To get into the Nasdaq 100, here’s what you have to do:

  1. Happen to have Nasdaq as your primary listing
  2. Not be a financial company (for no particular reason)
  3. Be “seasoned,” which means being on Nasdaq for two years, or being in the top 25 percent of the Nasdaq 100 in terms of market cap

And other indexes, while not being as bad, are also pretty arbitrary:

If you’re new to indexing, you may be surprised to find out that the membership criteria for companies entering the world-famous S&P 500 and Dow Jones Industrial Average indices are also highly subjective.

The Dow’s components are chosen by an “averages committee” comprised of the managing editor of The Wall Street Journal, the head of Dow Jones Indexes research and the head of CME Group research.

Selection for the S&P 500 is also at the discretion of an index committee, the goal of which is “to ensure that the S&P 500 remains a leading indicator of US equities, reflecting the risk and return characteristics of the broader large cap universe on an ongoing basis”.

According to one well-founded analysis of the S&P 500 index committee’s stock picking record, the committee members are subject to the same style biases and drift as the average active manager. They boosted the index’s weighting in tech stocks during the bubble of the late nineties, only to remove several of the same names shortly thereafter; and they relaxed a longstanding prohibition on including holding companies in 2001, allowing lots of real estate investment trusts to be added to the index during the greatest real estate bubble in US history.

Amery concludes that “when you’re selecting a tracker product it’s worth casting a very sceptical eye over the index being used.” But it’s also worth noting that stock-market indices tend to outperform the broad market, at least according to this paper.

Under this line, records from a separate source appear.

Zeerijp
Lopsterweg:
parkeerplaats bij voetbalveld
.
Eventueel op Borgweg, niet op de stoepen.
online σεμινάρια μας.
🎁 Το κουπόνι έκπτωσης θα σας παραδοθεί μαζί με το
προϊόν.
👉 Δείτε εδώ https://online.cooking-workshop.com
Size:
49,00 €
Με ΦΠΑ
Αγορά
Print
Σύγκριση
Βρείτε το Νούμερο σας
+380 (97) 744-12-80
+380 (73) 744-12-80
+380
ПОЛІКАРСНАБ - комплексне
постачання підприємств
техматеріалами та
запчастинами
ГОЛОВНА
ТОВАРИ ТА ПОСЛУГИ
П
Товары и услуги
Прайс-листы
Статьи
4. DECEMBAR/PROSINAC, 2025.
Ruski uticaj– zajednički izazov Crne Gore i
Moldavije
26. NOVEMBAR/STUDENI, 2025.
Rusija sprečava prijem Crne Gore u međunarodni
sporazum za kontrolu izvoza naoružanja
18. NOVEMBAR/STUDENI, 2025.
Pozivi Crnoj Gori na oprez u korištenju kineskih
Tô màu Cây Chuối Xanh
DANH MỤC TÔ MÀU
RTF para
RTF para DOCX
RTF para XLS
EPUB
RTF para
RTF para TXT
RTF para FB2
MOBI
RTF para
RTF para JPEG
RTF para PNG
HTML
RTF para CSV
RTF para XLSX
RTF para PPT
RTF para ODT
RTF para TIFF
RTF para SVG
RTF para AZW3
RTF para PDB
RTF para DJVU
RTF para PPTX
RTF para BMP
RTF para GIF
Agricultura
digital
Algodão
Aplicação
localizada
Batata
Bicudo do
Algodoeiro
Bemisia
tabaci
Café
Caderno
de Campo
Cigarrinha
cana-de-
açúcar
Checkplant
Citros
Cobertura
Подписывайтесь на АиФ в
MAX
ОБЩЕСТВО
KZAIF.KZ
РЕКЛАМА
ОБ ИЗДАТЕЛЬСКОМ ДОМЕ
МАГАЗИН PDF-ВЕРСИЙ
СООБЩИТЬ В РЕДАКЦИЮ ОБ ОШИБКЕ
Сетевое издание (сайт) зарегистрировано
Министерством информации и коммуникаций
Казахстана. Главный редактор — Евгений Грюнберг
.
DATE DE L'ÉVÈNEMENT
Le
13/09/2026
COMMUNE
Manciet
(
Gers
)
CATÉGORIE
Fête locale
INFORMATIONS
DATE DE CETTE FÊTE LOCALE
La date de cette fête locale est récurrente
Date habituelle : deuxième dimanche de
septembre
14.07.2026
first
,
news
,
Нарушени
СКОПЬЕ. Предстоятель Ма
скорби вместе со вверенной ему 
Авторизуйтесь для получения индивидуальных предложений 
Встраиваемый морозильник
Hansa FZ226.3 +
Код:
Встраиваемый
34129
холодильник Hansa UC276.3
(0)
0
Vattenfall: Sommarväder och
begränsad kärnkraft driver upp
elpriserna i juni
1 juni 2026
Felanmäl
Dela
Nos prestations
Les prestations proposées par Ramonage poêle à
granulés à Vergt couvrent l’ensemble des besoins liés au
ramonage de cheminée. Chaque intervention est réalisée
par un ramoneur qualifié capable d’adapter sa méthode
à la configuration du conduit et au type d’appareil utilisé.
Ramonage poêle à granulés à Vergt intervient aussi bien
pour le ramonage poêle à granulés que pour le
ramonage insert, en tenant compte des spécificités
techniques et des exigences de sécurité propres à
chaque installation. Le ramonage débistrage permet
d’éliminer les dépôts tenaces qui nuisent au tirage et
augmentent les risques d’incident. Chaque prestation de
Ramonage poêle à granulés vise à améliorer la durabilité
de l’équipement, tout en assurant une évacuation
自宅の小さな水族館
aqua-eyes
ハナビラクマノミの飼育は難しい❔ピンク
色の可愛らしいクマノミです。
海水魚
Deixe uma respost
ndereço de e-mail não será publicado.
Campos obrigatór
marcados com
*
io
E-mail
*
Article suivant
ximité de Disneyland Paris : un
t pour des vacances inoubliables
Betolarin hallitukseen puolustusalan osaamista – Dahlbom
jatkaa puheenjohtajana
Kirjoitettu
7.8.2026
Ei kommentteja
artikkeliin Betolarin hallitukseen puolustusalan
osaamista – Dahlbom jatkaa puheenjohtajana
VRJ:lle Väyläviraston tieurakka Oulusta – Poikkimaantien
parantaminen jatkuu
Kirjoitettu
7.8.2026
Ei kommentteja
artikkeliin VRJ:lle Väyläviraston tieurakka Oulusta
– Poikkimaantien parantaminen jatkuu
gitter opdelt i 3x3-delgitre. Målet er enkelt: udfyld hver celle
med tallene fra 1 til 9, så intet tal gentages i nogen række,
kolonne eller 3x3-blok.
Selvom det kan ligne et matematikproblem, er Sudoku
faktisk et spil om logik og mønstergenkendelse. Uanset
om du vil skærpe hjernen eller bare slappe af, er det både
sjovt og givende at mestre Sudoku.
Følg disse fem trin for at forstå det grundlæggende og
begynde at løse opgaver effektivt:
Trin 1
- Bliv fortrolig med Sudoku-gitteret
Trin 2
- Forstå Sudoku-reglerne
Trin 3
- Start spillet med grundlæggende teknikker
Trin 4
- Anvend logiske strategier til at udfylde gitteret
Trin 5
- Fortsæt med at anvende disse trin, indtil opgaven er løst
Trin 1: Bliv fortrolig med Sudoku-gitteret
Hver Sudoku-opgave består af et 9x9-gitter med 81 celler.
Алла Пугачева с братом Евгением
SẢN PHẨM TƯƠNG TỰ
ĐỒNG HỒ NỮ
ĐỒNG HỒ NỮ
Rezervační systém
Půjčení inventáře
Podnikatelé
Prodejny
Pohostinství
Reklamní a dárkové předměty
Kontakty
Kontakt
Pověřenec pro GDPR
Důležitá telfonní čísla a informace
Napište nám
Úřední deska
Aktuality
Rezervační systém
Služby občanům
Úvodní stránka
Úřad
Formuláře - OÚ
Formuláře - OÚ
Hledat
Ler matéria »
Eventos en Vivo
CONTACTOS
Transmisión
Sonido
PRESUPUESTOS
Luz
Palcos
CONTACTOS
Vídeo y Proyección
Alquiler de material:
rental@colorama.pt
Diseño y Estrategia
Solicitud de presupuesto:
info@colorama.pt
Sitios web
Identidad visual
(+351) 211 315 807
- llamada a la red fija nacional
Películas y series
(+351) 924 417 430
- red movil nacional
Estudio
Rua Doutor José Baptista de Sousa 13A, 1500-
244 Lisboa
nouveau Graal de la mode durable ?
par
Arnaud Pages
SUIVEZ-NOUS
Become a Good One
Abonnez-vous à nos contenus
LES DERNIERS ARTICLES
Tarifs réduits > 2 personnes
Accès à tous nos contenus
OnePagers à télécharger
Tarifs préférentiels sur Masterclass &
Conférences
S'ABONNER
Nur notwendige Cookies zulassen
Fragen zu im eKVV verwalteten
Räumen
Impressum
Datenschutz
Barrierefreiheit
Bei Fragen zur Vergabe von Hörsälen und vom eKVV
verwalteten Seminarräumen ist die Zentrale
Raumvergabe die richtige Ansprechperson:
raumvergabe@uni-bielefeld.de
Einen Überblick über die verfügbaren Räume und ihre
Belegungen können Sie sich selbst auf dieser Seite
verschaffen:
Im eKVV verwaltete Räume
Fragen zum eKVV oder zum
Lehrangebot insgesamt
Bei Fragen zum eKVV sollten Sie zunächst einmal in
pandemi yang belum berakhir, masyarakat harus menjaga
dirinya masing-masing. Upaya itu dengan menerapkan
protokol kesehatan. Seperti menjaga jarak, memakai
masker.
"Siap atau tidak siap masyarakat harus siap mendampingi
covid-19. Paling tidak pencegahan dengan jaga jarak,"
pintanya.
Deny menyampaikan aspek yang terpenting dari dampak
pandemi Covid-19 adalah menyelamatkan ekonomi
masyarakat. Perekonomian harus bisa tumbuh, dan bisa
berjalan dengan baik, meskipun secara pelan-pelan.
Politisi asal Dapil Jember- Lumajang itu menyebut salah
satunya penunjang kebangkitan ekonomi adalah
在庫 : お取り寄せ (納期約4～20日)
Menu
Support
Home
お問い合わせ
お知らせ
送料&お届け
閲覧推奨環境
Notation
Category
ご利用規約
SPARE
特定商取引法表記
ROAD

And that at the margin, the narrower the index, the more it’s likely to outperform — at least in bull markets. (In bear markets indices underperform, but stocks do tend to go up more than they go down.) That might explain how Dimensional Fund Advisers tends to outperform the S&P 500 by following an indexing strategy: it just invests in narrower indices which perform better.

I had a great conversation with Bob Pozen yesterday, who was in town to plug his new and exhaustive book on mutual funds. We talked a bit about active vs passive investment strategies; Pozen reckons that passive strategies won’t ever be much more than about 20% of the market. But the fact is that just about all funds use some big index — often but not always the S&P 500 — as their benchmark. And insofar as that index is a bit arbitrary, that skews the entire market in unhelpful ways. I doubt I’ll ever get the everything bagel I’m looking for in terms of a single global fund. But as far as US stocks are concerned, many people think the S&P 500 performs that role very well. And I’m not at all sure that it does.